**Entries provided:**
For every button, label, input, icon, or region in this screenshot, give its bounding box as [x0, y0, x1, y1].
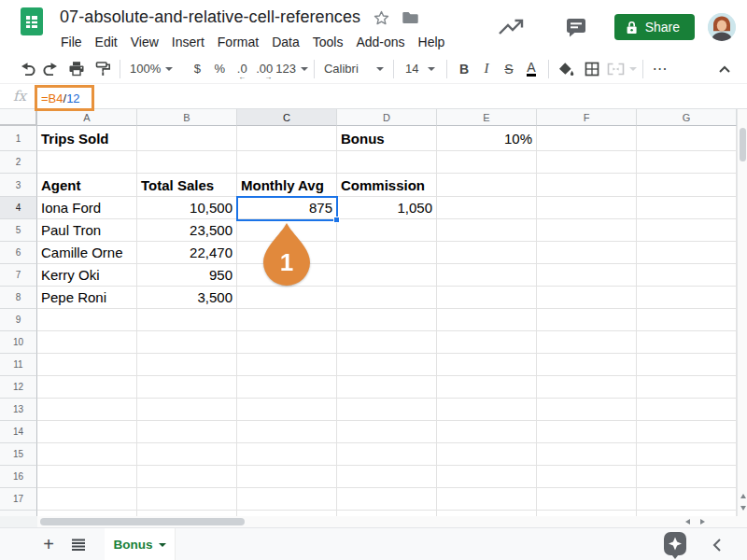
sheet-tab-bonus[interactable]: Bonus — [105, 528, 176, 560]
cell-B11[interactable] — [137, 354, 237, 376]
cell-D2[interactable] — [337, 151, 437, 174]
redo-button[interactable] — [39, 58, 62, 80]
cell-E10[interactable] — [437, 331, 537, 354]
cell-D8[interactable] — [337, 287, 437, 309]
paint-format-button[interactable] — [92, 58, 114, 80]
cell-B2[interactable] — [137, 151, 237, 174]
cell-F2[interactable] — [537, 151, 637, 174]
formula-input[interactable]: =B4/12 — [41, 91, 80, 105]
vertical-scrollbar-thumb[interactable] — [740, 128, 746, 161]
cell-A3[interactable]: Agent — [37, 174, 137, 197]
cell-D7[interactable] — [337, 264, 437, 287]
cell-F1[interactable] — [537, 126, 637, 151]
row-header-7[interactable]: 7 — [0, 264, 37, 287]
cell-D1[interactable]: Bonus — [337, 126, 437, 151]
star-icon[interactable] — [374, 10, 389, 25]
cell-D6[interactable] — [337, 242, 437, 264]
cell-F9[interactable] — [537, 309, 637, 331]
scroll-down-button[interactable] — [738, 502, 747, 514]
move-folder-icon[interactable] — [402, 11, 418, 24]
cell-G15[interactable] — [637, 443, 737, 466]
cell-A11[interactable] — [37, 354, 137, 376]
fill-color-button[interactable] — [555, 58, 577, 80]
cell-B5[interactable]: 23,500 — [137, 219, 237, 242]
cell-E9[interactable] — [437, 309, 537, 331]
bold-button[interactable]: B — [453, 58, 475, 80]
cell-E11[interactable] — [437, 354, 537, 376]
cell-E5[interactable] — [437, 219, 537, 242]
cell-C1[interactable] — [237, 126, 337, 151]
cell-D4[interactable]: 1,050 — [337, 197, 437, 219]
cell-F6[interactable] — [537, 242, 637, 264]
cell-F3[interactable] — [537, 174, 637, 197]
cell-F16[interactable] — [537, 466, 637, 488]
column-header-C[interactable]: C — [237, 109, 337, 126]
cell-F7[interactable] — [537, 264, 637, 287]
cell-G3[interactable] — [637, 174, 737, 197]
cell-A2[interactable] — [37, 151, 137, 174]
cell-D5[interactable] — [337, 219, 437, 242]
row-header-5[interactable]: 5 — [0, 219, 37, 242]
cell-C9[interactable] — [237, 309, 337, 331]
cell-A13[interactable] — [37, 399, 137, 421]
cell-B3[interactable]: Total Sales — [137, 174, 237, 197]
cell-E3[interactable] — [437, 174, 537, 197]
cell-F11[interactable] — [537, 354, 637, 376]
select-all-corner[interactable] — [0, 109, 37, 126]
undo-button[interactable] — [17, 58, 39, 80]
cell-C3[interactable]: Monthly Avg — [237, 174, 337, 197]
cell-A14[interactable] — [37, 421, 137, 443]
menu-add-ons[interactable]: Add-ons — [349, 33, 411, 51]
menu-help[interactable]: Help — [412, 33, 452, 51]
cell-G12[interactable] — [637, 376, 737, 399]
comments-icon[interactable] — [566, 18, 586, 37]
cell-G17[interactable] — [637, 488, 737, 511]
row-header-6[interactable]: 6 — [0, 242, 37, 264]
cell-A16[interactable] — [37, 466, 137, 488]
cell-B8[interactable]: 3,500 — [137, 287, 237, 309]
row-header-11[interactable]: 11 — [0, 354, 37, 376]
cell-B4[interactable]: 10,500 — [137, 197, 237, 219]
cell-E14[interactable] — [437, 421, 537, 443]
cell-G14[interactable] — [637, 421, 737, 443]
font-size-select[interactable]: 14 — [400, 58, 441, 80]
row-header-17[interactable]: 17 — [0, 488, 37, 511]
cell-C14[interactable] — [237, 421, 337, 443]
zoom-select[interactable]: 100% — [126, 58, 176, 80]
cell-E2[interactable] — [437, 151, 537, 174]
cell-B16[interactable] — [137, 466, 237, 488]
cell-G10[interactable] — [637, 331, 737, 354]
row-header-4[interactable]: 4 — [0, 197, 37, 219]
cell-G1[interactable] — [637, 126, 737, 151]
menu-view[interactable]: View — [124, 33, 165, 51]
cell-D10[interactable] — [337, 331, 437, 354]
cell-A7[interactable]: Kerry Oki — [37, 264, 137, 287]
row-header-9[interactable]: 9 — [0, 309, 37, 331]
cell-E15[interactable] — [437, 443, 537, 466]
cell-G8[interactable] — [637, 287, 737, 309]
cell-B6[interactable]: 22,470 — [137, 242, 237, 264]
cell-C11[interactable] — [237, 354, 337, 376]
cell-E4[interactable] — [437, 197, 537, 219]
sheets-logo-icon[interactable] — [21, 7, 43, 35]
cell-D13[interactable] — [337, 399, 437, 421]
cell-G6[interactable] — [637, 242, 737, 264]
show-side-panel-chevron[interactable] — [712, 538, 723, 556]
strikethrough-button[interactable]: S — [498, 58, 520, 80]
cell-E6[interactable] — [437, 242, 537, 264]
cell-F4[interactable] — [537, 197, 637, 219]
explore-button[interactable] — [663, 531, 687, 560]
vertical-scrollbar[interactable] — [737, 109, 747, 516]
row-header-10[interactable]: 10 — [0, 331, 37, 354]
cell-B12[interactable] — [137, 376, 237, 399]
row-header-12[interactable]: 12 — [0, 376, 37, 399]
merge-cells-button[interactable] — [607, 58, 637, 80]
cell-A15[interactable] — [37, 443, 137, 466]
cell-G2[interactable] — [637, 151, 737, 174]
scroll-right-button[interactable] — [697, 517, 709, 526]
format-currency-button[interactable]: $ — [186, 58, 208, 80]
cell-C17[interactable] — [237, 488, 337, 511]
cell-F10[interactable] — [537, 331, 637, 354]
cell-D11[interactable] — [337, 354, 437, 376]
cell-G4[interactable] — [637, 197, 737, 219]
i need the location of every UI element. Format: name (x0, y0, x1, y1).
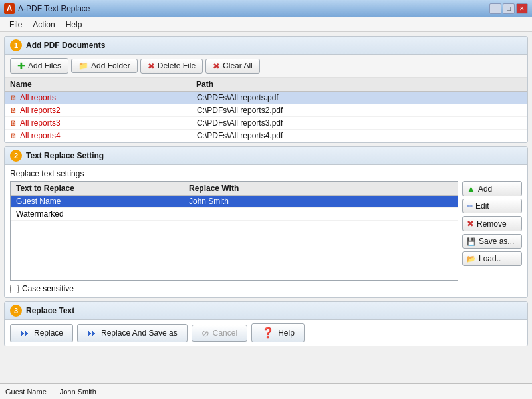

**What is needed:**
In copying the listing, reproduce each line exactly and omit the pictures.

**Task response:**
For every button, label, input, icon, or region in this screenshot, give its bounding box as [x0, y0, x1, y1].
sheet-tab-bonus[interactable]: Bonus — [105, 528, 176, 560]
cell-B11[interactable] — [137, 354, 237, 376]
cell-D2[interactable] — [337, 151, 437, 174]
redo-button[interactable] — [39, 58, 62, 80]
cell-E10[interactable] — [437, 331, 537, 354]
cell-D8[interactable] — [337, 287, 437, 309]
paint-format-button[interactable] — [92, 58, 114, 80]
cell-B2[interactable] — [137, 151, 237, 174]
cell-F2[interactable] — [537, 151, 637, 174]
formula-input[interactable]: =B4/12 — [41, 91, 80, 105]
vertical-scrollbar-thumb[interactable] — [740, 128, 746, 161]
cell-A3[interactable]: Agent — [37, 174, 137, 197]
cell-D7[interactable] — [337, 264, 437, 287]
cell-F1[interactable] — [537, 126, 637, 151]
row-header-7[interactable]: 7 — [0, 264, 37, 287]
cell-D1[interactable]: Bonus — [337, 126, 437, 151]
star-icon[interactable] — [374, 10, 389, 25]
cell-D6[interactable] — [337, 242, 437, 264]
cell-F9[interactable] — [537, 309, 637, 331]
scroll-down-button[interactable] — [738, 502, 747, 514]
move-folder-icon[interactable] — [402, 11, 418, 24]
cell-G15[interactable] — [637, 443, 737, 466]
cell-A11[interactable] — [37, 354, 137, 376]
fill-color-button[interactable] — [555, 58, 577, 80]
cell-B5[interactable]: 23,500 — [137, 219, 237, 242]
cell-E9[interactable] — [437, 309, 537, 331]
bold-button[interactable]: B — [453, 58, 475, 80]
cell-E11[interactable] — [437, 354, 537, 376]
cell-E5[interactable] — [437, 219, 537, 242]
cell-C1[interactable] — [237, 126, 337, 151]
cell-D4[interactable]: 1,050 — [337, 197, 437, 219]
cell-F6[interactable] — [537, 242, 637, 264]
cell-F3[interactable] — [537, 174, 637, 197]
cell-F16[interactable] — [537, 466, 637, 488]
column-header-C[interactable]: C — [237, 109, 337, 126]
cell-F7[interactable] — [537, 264, 637, 287]
cell-G3[interactable] — [637, 174, 737, 197]
cell-A2[interactable] — [37, 151, 137, 174]
cell-D5[interactable] — [337, 219, 437, 242]
row-header-5[interactable]: 5 — [0, 219, 37, 242]
cell-C9[interactable] — [237, 309, 337, 331]
cell-A13[interactable] — [37, 399, 137, 421]
cell-B3[interactable]: Total Sales — [137, 174, 237, 197]
cell-E3[interactable] — [437, 174, 537, 197]
cell-F11[interactable] — [537, 354, 637, 376]
select-all-corner[interactable] — [0, 109, 37, 126]
undo-button[interactable] — [17, 58, 39, 80]
cell-C3[interactable]: Monthly Avg — [237, 174, 337, 197]
cell-A14[interactable] — [37, 421, 137, 443]
menu-add-ons[interactable]: Add-ons — [349, 33, 411, 51]
menu-help[interactable]: Help — [412, 33, 452, 51]
cell-G12[interactable] — [637, 376, 737, 399]
comments-icon[interactable] — [566, 18, 586, 37]
cell-G17[interactable] — [637, 488, 737, 511]
row-header-6[interactable]: 6 — [0, 242, 37, 264]
cell-A16[interactable] — [37, 466, 137, 488]
cell-B8[interactable]: 3,500 — [137, 287, 237, 309]
row-header-11[interactable]: 11 — [0, 354, 37, 376]
cell-B4[interactable]: 10,500 — [137, 197, 237, 219]
cell-E14[interactable] — [437, 421, 537, 443]
cell-G14[interactable] — [637, 421, 737, 443]
font-size-select[interactable]: 14 — [400, 58, 441, 80]
row-header-17[interactable]: 17 — [0, 488, 37, 511]
cell-C14[interactable] — [237, 421, 337, 443]
zoom-select[interactable]: 100% — [126, 58, 176, 80]
cell-E2[interactable] — [437, 151, 537, 174]
cell-B16[interactable] — [137, 466, 237, 488]
cell-G10[interactable] — [637, 331, 737, 354]
row-header-4[interactable]: 4 — [0, 197, 37, 219]
cell-G1[interactable] — [637, 126, 737, 151]
menu-view[interactable]: View — [124, 33, 165, 51]
cell-D10[interactable] — [337, 331, 437, 354]
cell-A7[interactable]: Kerry Oki — [37, 264, 137, 287]
row-header-9[interactable]: 9 — [0, 309, 37, 331]
cell-E15[interactable] — [437, 443, 537, 466]
cell-G8[interactable] — [637, 287, 737, 309]
cell-B6[interactable]: 22,470 — [137, 242, 237, 264]
cell-C11[interactable] — [237, 354, 337, 376]
cell-E4[interactable] — [437, 197, 537, 219]
sheets-logo-icon[interactable] — [21, 7, 43, 35]
cell-D13[interactable] — [337, 399, 437, 421]
cell-G6[interactable] — [637, 242, 737, 264]
show-side-panel-chevron[interactable] — [712, 538, 723, 556]
strikethrough-button[interactable]: S — [498, 58, 520, 80]
cell-E6[interactable] — [437, 242, 537, 264]
cell-F4[interactable] — [537, 197, 637, 219]
explore-button[interactable] — [663, 531, 687, 560]
vertical-scrollbar[interactable] — [737, 109, 747, 516]
row-header-10[interactable]: 10 — [0, 331, 37, 354]
cell-B12[interactable] — [137, 376, 237, 399]
row-header-12[interactable]: 12 — [0, 376, 37, 399]
merge-cells-button[interactable] — [607, 58, 637, 80]
cell-A15[interactable] — [37, 443, 137, 466]
cell-G2[interactable] — [637, 151, 737, 174]
scroll-right-button[interactable] — [697, 517, 709, 526]
format-currency-button[interactable]: $ — [186, 58, 208, 80]
cell-C17[interactable] — [237, 488, 337, 511]
cell-F10[interactable] — [537, 331, 637, 354]
cell-D11[interactable] — [337, 354, 437, 376]
cell-G4[interactable] — [637, 197, 737, 219]
i need the location of every UI element. Format: name (x0, y0, x1, y1).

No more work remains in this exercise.